Huntress has not seen the data referenced in the Twitter post, and has no information on whether or not the attacker who claimed to have it has used it or shared it with others. Vendors and channel pros with Axial accounts, the company says, should reset passwords, implement multifactor authentication, and take other precautions just the same.
“Do your tried-and-true security basics,” Hammond advises.
According to Hammond, the GlobalMeet and vFairs vulnerabilities underscore the need for virtual conference vendors to make security as important a priority as functionality by assigning a full-time, permanent team to platform integrity.

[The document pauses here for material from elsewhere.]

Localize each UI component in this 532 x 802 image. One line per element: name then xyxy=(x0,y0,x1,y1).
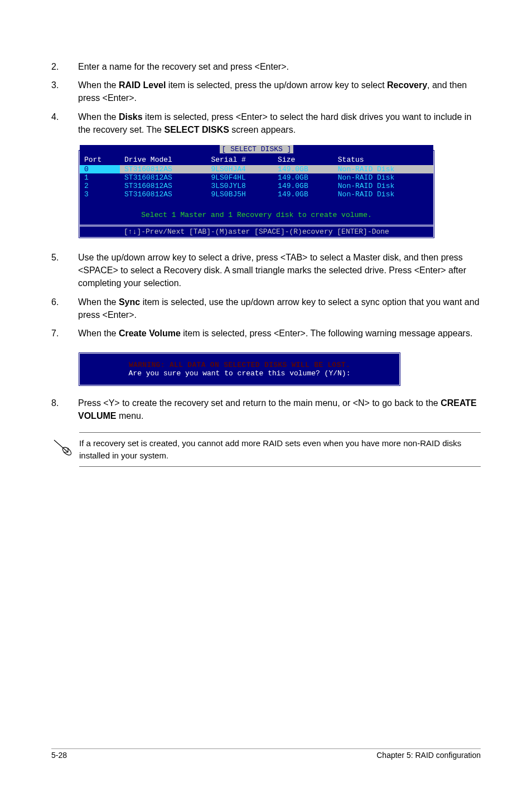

“Make that their whole job forever,” he says. “They’re always testing. They’re always doing that QA quality assurance, but for security.”
Companies that stage virtual events on platforms like GlobalMeet and vFairs must take security more seriously as well, Hammond adds, by asking about security policies when evaluating platforms and requesting audit results.
“We can’t always blindly trust this potential solution or potential product that could give us what we want in the moment,” he says.
What virtual event attendees should do going forward to protect themselves from platform vulnerabilities, Huntress concedes, is less clear.
“It’s a tough problem to solve,” says Hammond, noting that since the arrival of COVID-19 last year, virtual events have been essential tools for communication, collaboration, and community-building.
“That’s how we socialize, and there’s value in that,” he says. Using disposable, temporary email addresses and “sock puppet” accounts when registering for virtual conferences isn’t viable either, adds Hammond, who calls vigilance the best available option at present for most channel pros.
“I would encourage them to stay in the know,” he says.